The first row of both the CSV and Excel files has been annotated to define all abbreviations used in the tables. Additionally, the specific figure that each table corresponds to has been indicated.
csv files:
colonization.csv--This dataset, along with the accompanying code, allows for the reproduction of Figure 2. Primary focus on associations between global change factors and their effects on arbuscular mycorrhizal (AM) fungal.
env.csv and rich.csv --This dataset, along with the accompanying code, allows for the reproduction of Figure 6. Primarily displays the matrix of correlation coefficients between multiple metrics of AM fungi and a series of abiotic factors.

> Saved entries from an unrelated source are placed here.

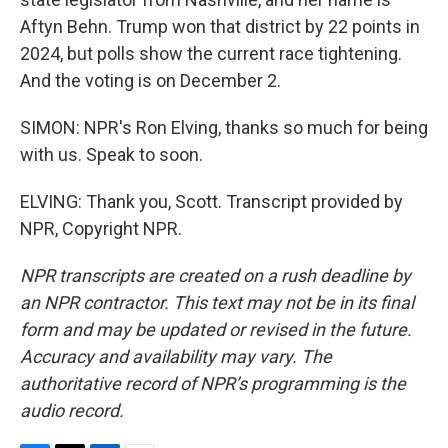
Aftyn Behn. Trump won that district by 22 points in
2024, but polls show the current race tightening.
And the voting is on December 2.
SIMON: NPR's Ron Elving, thanks so much for being
with us. Speak to soon.
ELVING: Thank you, Scott. Transcript provided by
NPR, Copyright NPR.
NPR transcripts are created on a rush deadline by
an NPR contractor. This text may not be in its final
form and may be updated or revised in the future.
Accuracy and availability may vary. The
authoritative record of NPR’s programming is the
audio record.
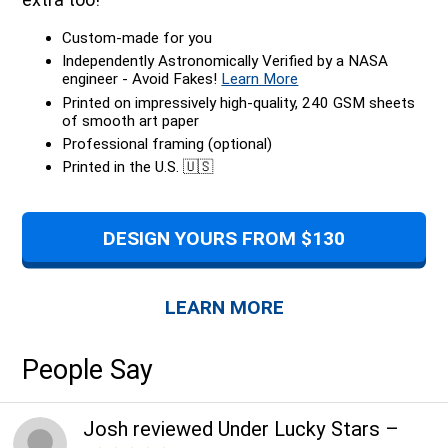
Custom-made for you
Independently Astronomically Verified by a NASA
engineer - Avoid Fakes!
Learn More
Printed on impressively high-quality, 240 GSM sheets
of smooth art paper
Professional framing (optional)
Printed in the U.S. 🇺🇸
DESIGN YOURS FROM $130
LEARN MORE
People Say
Josh
reviewed
Under Lucky Stars
–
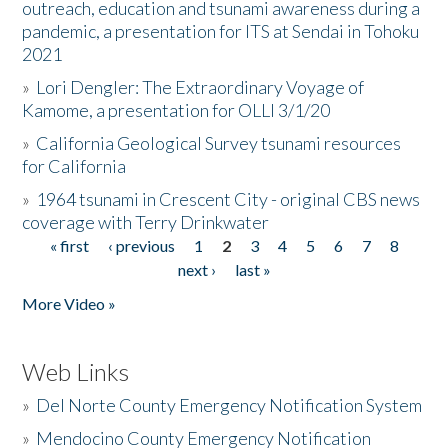
outreach, education and tsunami awareness during a
pandemic, a presentation for ITS at Sendai in Tohoku
2021
»
Lori Dengler: The Extraordinary Voyage of
Kamome, a presentation for OLLI 3/1/20
»
California Geological Survey tsunami resources
for California
»
1964 tsunami in Crescent City - original CBS news
coverage with Terry Drinkwater
« first
‹ previous
1
2
3
4
5
6
7
8
Pages
next ›
last »
More Video »
Web Links
»
Del Norte County Emergency Notification System
»
Mendocino County Emergency Notification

paraglomus1.csv--This dataset, along with the accompanying code, allows for the reproduction of Figure 5. Primarily investigates the relationships between global change factors and parameters of arbuscular mycorrhizal fungi.
xlsx files:
original dataset.xlsx--Raw Data Extracted for Meta-Analysis. Includes soil chemical characteristics (pH, available P g/kg, nitrate-nitrogen g/kg, ammonium-nitrogen g/kg, organic carbon g/kg, total N g/kg, total P g/kg), environmental mean annual temperature (MAT), latitude and longitude, mean annual precipitation (MAP)), AM fungal abundance (including root colonization, extraradical hyphae length, and spore density), richness (the total number of species or taxa present, based on morphology [spore taxonomy] or genetics [OTU numbers]), Shannon diversity index, beta diversity (the magnitude of similarity in species composition among different sites) and the community structure.
Code and software
R version 4.3.3 was used to run analyses and create all figures. Annotations are provided in all scripts to guide data loading, analyses, and figure creation. The following packages are required:
Matrix; rJava; glmulti; metafor; readxl; vegan; rfPermute; psych; reshape2; pheatmap; jokergoo/ComplexHeatmap (built from GitHub, script contains code for install).